> **What you are asked to do**: Nothing but a verbatim copy of the data, minus the images, should be returned.

_ _ _ _ _ _ _

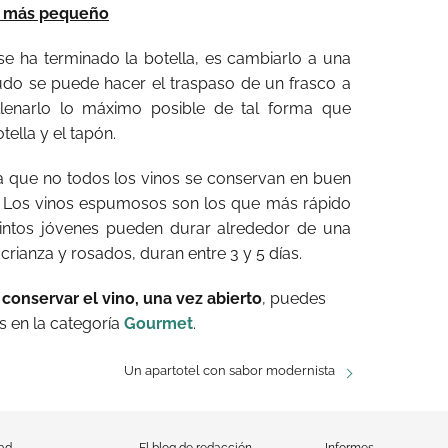
te más pequeño
se ha terminado la botella, es cambiarlo a una
o se puede hacer el traspaso de un frasco a
llenarlo lo máximo posible de tal forma que
ella y el tapón.
a que no todos los vinos se conservan en buen
. Los vinos espumosos son los que más rápido
 tintos jóvenes pueden durar alrededor de una
crianza y rosados, duran entre 3 y 5 días.
conservar el vino, una vez abierto
, puedes
 en la categoría
Gourmet
.
Un apartotel con sabor modernista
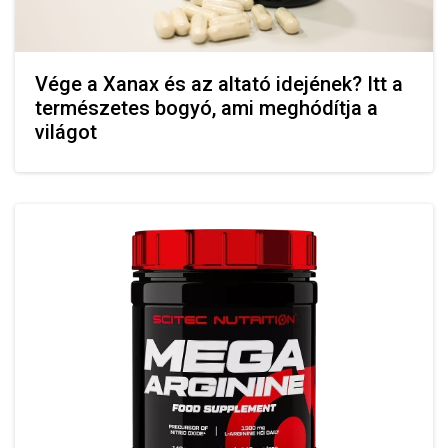
Vége a Xanax és az altató idejének? Itt a
természetes bogyó, ami meghódítja a
világot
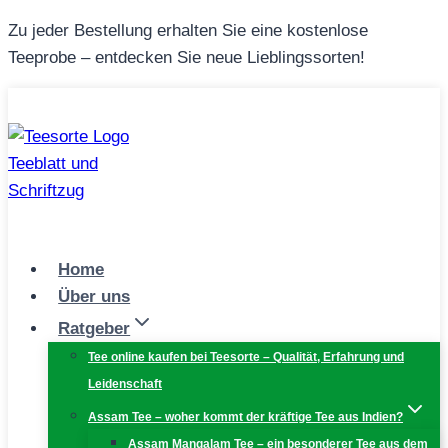
Zum
Zu jeder Bestellung erhalten Sie eine kostenlose
Inhalt
Teeprobe – entdecken Sie neue Lieblingssorten!
springen
Home
Über uns
Ratgeber
Tee online kaufen bei Teesorte – Qualität, Erfahrung und
Leidenschaft
Assam Tee – woher kommt der kräftige Tee aus Indien?
Assam Mangalam Tee – ein besonderer Tee aus dem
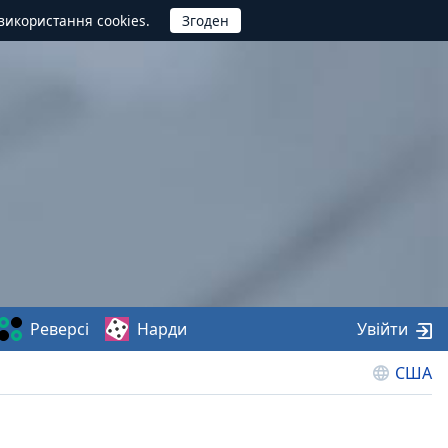
використання cookies.
Реверсі
Нарди
Увійти
США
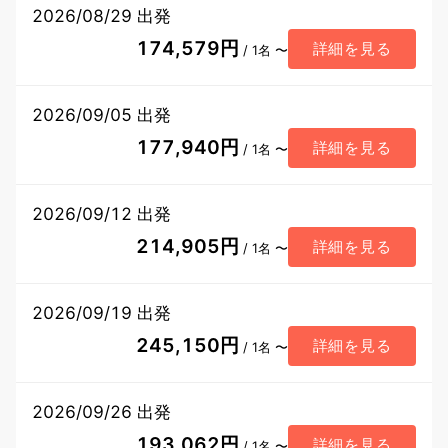
2026/08/29 出発
174,579円
詳細を見る
/ 1名 〜
2026/09/05 出発
177,940円
詳細を見る
/ 1名 〜
2026/09/12 出発
214,905円
詳細を見る
/ 1名 〜
2026/09/19 出発
245,150円
詳細を見る
/ 1名 〜
2026/09/26 出発
193,062円
詳細を見る
/ 1名 〜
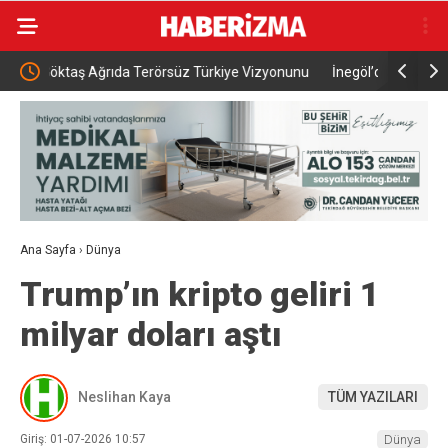
izyonunu
İnegöl’de 145 yıllık miras, beşinci kuşağa ulaştı
İzmir 
göçme
Ana Sayfa
›
Dünya
Trump’ın kripto geliri 1
milyar doları aştı
Neslihan Kaya
TÜM YAZILARI
Giriş: 01-07-2026 10:57
Dünya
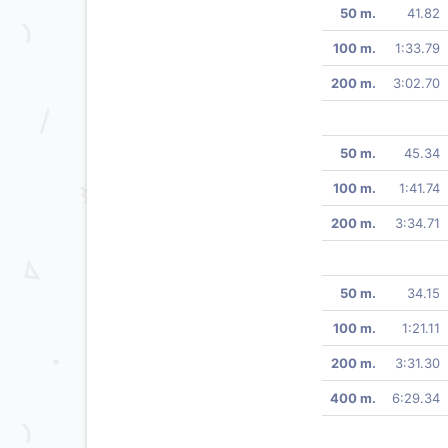
50 m.
41.82
100 m.
1:33.79
200 m.
3:02.70
50 m.
45.34
100 m.
1:41.74
200 m.
3:34.71
50 m.
34.15
100 m.
1:21.11
200 m.
3:31.30
400 m.
6:29.34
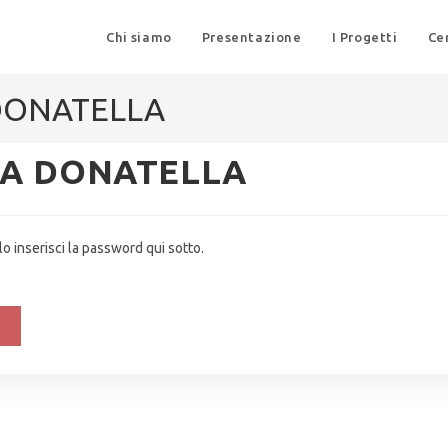
Chi siamo
Presentazione
I Progetti
Ce
DONATELLA
IA DONATELLA
 inserisci la password qui sotto.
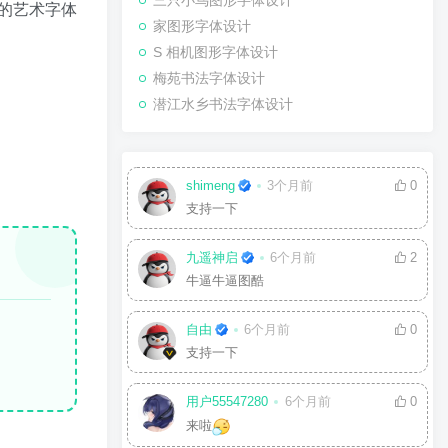
三只小鸟图形字体设计
的艺术字体
家图形字体设计
S 相机图形字体设计
梅苑书法字体设计
潜江水乡书法字体设计
shimeng
3个月前
0
支持一下
九遥神启
6个月前
2
牛逼牛逼图酷
自由
6个月前
0
支持一下
用户55547280
6个月前
0
来啦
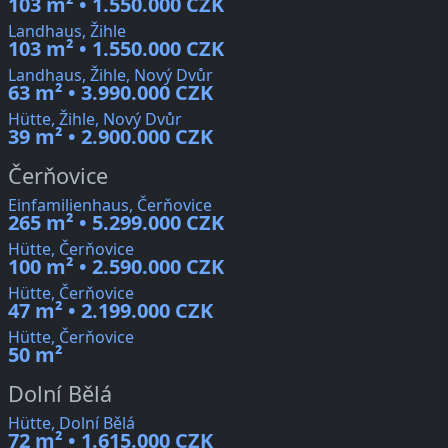
103 m² • 1.550.000 CZK
Landhaus, Žihle
103 m² • 1.550.000 CZK
Landhaus, Žihle, Nový Dvůr
63 m² • 3.990.000 CZK
Hütte, Žihle, Nový Dvůr
39 m² • 2.900.000 CZK
Čerňovice
Einfamilienhaus, Čerňovice
265 m² • 5.299.000 CZK
Hütte, Čerňovice
100 m² • 2.590.000 CZK
Hütte, Čerňovice
47 m² • 2.199.000 CZK
Hütte, Čerňovice
50 m²
Dolní Bělá
Hütte, Dolní Bělá
72 m² • 1.615.000 CZK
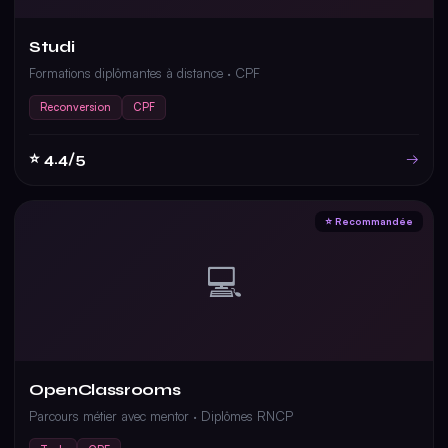
Studi
Formations diplômantes à distance · CPF
Reconversion
CPF
⭐ 4.4/5
→
⭐ Recommandée
💻
OpenClassrooms
Parcours métier avec mentor · Diplômes RNCP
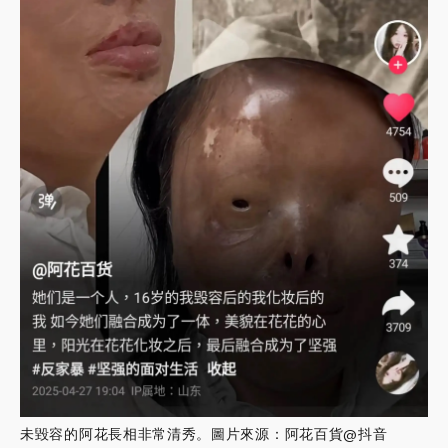
未毀容的阿花長相非常清秀。圖片來源：阿花百貨@抖音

_ _ _ _ _ _ _

> **Response area**:
te más pequeño
se ha terminado la botella, es cambiarlo a una
o se puede hacer el traspaso de un frasco a
llenarlo lo máximo posible de tal forma que
ella y el tapón.
a que no todos los vinos se conservan en buen
. Los vinos espumosos son los que más rápido
 tintos jóvenes pueden durar alrededor de una
crianza y rosados, duran entre 3 y 5 días.
conservar el vino, una vez abierto
, puedes
 en la categoría
Gourmet
.
Un apartotel con sabor modernista
Vége a Xanax és az altató idejének? Itt a
természetes bogyó, ami meghódítja a
világot
Zum
Zu jeder Bestellung erhalten Sie eine kostenlose
Inhalt
Teeprobe – entdecken Sie neue Lieblingssorten!
springen
Home
Über uns
Ratgeber
Tee online kaufen bei Teesorte – Qualität, Erfahrung und
Leidenschaft
Assam Tee – woher kommt der kräftige Tee aus Indien?
Assam Mangalam Tee – ein besonderer Tee aus dem
використання cookies.
Реверсі
Нарди
Увійти
США
2026/08/29 出発
174,579円
詳細を見る
/ 1名 〜
2026/09/05 出発
177,940円
詳細を見る
/ 1名 〜
2026/09/12 出発
214,905円
詳細を見る
/ 1名 〜
2026/09/19 出発
245,150円
詳細を見る
/ 1名 〜
2026/09/26 出発
193,062円
詳細を見る
/ 1名 〜
izyonunu
İnegöl’de 145 yıllık miras, beşinci kuşağa ulaştı
İzmir 
göçme
Ana Sayfa
›
Dünya
Trump’ın kripto geliri 1
milyar doları aştı
Neslihan Kaya
TÜM YAZILARI
Giriş: 01-07-2026 10:57
Dünya
50 m.
41.82
100 m.
1:33.79
200 m.
3:02.70
50 m.
45.34
100 m.
1:41.74
200 m.
3:34.71
50 m.
34.15
100 m.
1:21.11
200 m.
3:31.30
400 m.
6:29.34
Chi siamo
Presentazione
I Progetti
Ce
DONATELLA
IA DONATELLA
 inserisci la password qui sotto.
三只小鸟图形字体设计
的艺术字体
家图形字体设计
S 相机图形字体设计
梅苑书法字体设计
潜江水乡书法字体设计
shimeng
3个月前
0
支持一下
九遥神启
6个月前
2
牛逼牛逼图酷
自由
6个月前
0
支持一下
用户55547280
6个月前
0
来啦
103 m² • 1.550.000 CZK
Landhaus, Žihle
103 m² • 1.550.000 CZK
Landhaus, Žihle, Nový Dvůr
63 m² • 3.990.000 CZK
Hütte, Žihle, Nový Dvůr
39 m² • 2.900.000 CZK
Čerňovice
Einfamilienhaus, Čerňovice
265 m² • 5.299.000 CZK
Hütte, Čerňovice
100 m² • 2.590.000 CZK
Hütte, Čerňovice
47 m² • 2.199.000 CZK
Hütte, Čerňovice
50 m²
Dolní Bělá
Hütte, Dolní Bělá
72 m² • 1.615.000 CZK
Studi
Formations diplômantes à distance · CPF
Reconversion
CPF
⭐ 4.4/5
→
⭐ Recommandée
💻
OpenClassrooms
Parcours métier avec mentor · Diplômes RNCP
未毀容的阿花長相非常清秀。圖片來源：阿花百貨@抖音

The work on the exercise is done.